Generalized fold for inductive datatypes in coq

Question

I've found myself repeating a pattern over and over again, and I'd like to abstract it. I'm fairly confident that coq is sufficiently expressive to capture the pattern, but I'm having a bit of trouble figuring out how to do so.
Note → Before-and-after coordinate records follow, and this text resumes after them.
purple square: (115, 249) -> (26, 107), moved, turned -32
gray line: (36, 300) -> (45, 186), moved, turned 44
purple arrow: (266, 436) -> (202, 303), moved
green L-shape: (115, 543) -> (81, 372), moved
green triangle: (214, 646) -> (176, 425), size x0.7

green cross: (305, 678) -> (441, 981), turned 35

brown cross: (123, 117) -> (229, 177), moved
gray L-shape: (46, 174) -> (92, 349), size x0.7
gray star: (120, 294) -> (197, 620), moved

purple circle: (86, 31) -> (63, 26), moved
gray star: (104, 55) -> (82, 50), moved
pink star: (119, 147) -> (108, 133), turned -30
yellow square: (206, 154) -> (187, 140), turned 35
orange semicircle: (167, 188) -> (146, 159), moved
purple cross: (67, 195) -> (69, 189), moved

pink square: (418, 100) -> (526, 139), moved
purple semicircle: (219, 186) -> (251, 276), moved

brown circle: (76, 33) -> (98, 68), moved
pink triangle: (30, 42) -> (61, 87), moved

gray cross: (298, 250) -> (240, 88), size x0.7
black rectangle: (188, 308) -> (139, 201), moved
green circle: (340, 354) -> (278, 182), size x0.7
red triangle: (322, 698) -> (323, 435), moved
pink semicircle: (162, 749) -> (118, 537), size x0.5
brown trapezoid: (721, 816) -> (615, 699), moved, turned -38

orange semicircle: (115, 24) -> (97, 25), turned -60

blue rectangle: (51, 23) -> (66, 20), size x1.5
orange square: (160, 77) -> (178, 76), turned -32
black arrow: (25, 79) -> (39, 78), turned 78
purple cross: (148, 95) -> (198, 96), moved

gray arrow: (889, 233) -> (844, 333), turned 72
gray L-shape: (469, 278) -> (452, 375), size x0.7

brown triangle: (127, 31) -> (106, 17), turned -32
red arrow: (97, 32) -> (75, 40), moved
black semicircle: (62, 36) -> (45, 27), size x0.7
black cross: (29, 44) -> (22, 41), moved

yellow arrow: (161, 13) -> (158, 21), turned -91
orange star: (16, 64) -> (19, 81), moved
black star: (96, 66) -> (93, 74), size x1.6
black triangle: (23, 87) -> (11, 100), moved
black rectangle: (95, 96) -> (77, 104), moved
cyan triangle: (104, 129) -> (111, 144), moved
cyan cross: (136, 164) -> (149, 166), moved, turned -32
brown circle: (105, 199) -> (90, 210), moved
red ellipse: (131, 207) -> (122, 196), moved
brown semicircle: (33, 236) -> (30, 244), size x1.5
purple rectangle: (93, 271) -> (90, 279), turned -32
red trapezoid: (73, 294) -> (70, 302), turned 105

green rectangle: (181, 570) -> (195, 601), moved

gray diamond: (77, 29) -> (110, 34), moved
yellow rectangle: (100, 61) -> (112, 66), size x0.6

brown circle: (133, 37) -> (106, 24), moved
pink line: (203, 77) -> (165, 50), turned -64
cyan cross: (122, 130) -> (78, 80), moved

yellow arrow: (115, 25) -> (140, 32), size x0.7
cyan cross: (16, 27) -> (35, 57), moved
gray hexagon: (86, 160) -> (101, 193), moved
I'm defining a programming language, which has mutually recursive inductive datatypes representing the syntactic terms:

Inductive Expr : Set :=
  | eLambda  (x:TermVar) (e:Expr)
  | eVar     (x:TermVar)
  | eAscribe (e:Expr)  (t:IFType)
  | ePlus    (e1:Expr) (e2:Expr)

  | ... many other forms ...

with DType : Set :=
  | tArrow (x:TermVar) (t:DType) (c:Constraint) (t':DType)
  | tInt

  | ... many other forms ...

with Constraint : Set :=
  | cEq (e1:Expr) (e2:Expr)
  | ...

Now, there are a number of functions that I need to define over these types. For example, I'd like a function to find all of the free variables, a function to perform substitution, and a function to pull out the set of all constraints. These functions all have the following form:

Fixpoint doExpr (e:Expr) := match e with
  (* one or two Interesting cases *)
  | ...

  (* lots and lots of boring cases,
  ** all of which just recurse on the subterms
  ** and then combine the results in the same way
  *)
  | ....

with doIFType (t:IFType) := match t with
  (* same structure as above *)

with doConstraint (c:Constraint) := match c with
  (* ditto *)

For example, to find free variables, I need to do something interesting in the variable cases and the cases that do binding, but for everything else I just recursively find all of the free variables of the subexpressions and then union those lists together. Similarly for the function that produces a list of all of the constraints. The substitution case is a little bit more tricky, because the result types of the three functions are different, and the constructors used to combine the subexpressions are also different:

Variable x:TermVar, v:Expr.
Fixpoint substInExpr (e:Expr) : **Expr** := match e with
  (* interesting cases *)
  | eLambda y e' =>
      if x = y then eLambda y e' else eLambda y (substInExpr e')
  | eVar y =>
      if x = y then v else y

  (* boring cases *)
  | eAscribe e' t  => **eAscribe** (substInExpr e') (substInType t)
  | ePlus    e1 e2 => **ePlus**    (substInExpr e1) (substInExpr e2)
  | ...

with substInType       (t:Type)       : **Type** := match t with ...
with substInConstraint (c:Constraint) : **Constraint** := ...
.

Writing these functions is tedious and error prone, because I have to write out all of the uninteresting cases for each function, and I need to make sure I recurse on all of the subterms. What I would like to write is something like the following:

Fixpoint freeVars X:syntax := match X with
  | syntaxExpr eVar    x         => [x]
  | syntaxExpr eLambda x e       => remove x  (freeVars e)
  | syntaxType tArrow  x t1 c t2 => remove x  (freeVars t1)++(freeVars c)++(freeVars t2)
  | _          _       args      => fold (++) (map freeVars args)
end.

Variable x:TermVar, v:Expr.
Fixpoint subst X:syntax := match X with
  | syntaxExpr eVar y      => if y = x then v else eVar y
  | syntaxExpr eLambda y e => eLambda y (if y = x then e else (subst e))
  | syntaxType tArrow ...

  | _ cons args => cons (map subst args)
end.

The key to this idea is the ability to generally apply a constructor to some number of arguments, and to have some kind of "map" that that preserves the type and number of arguments.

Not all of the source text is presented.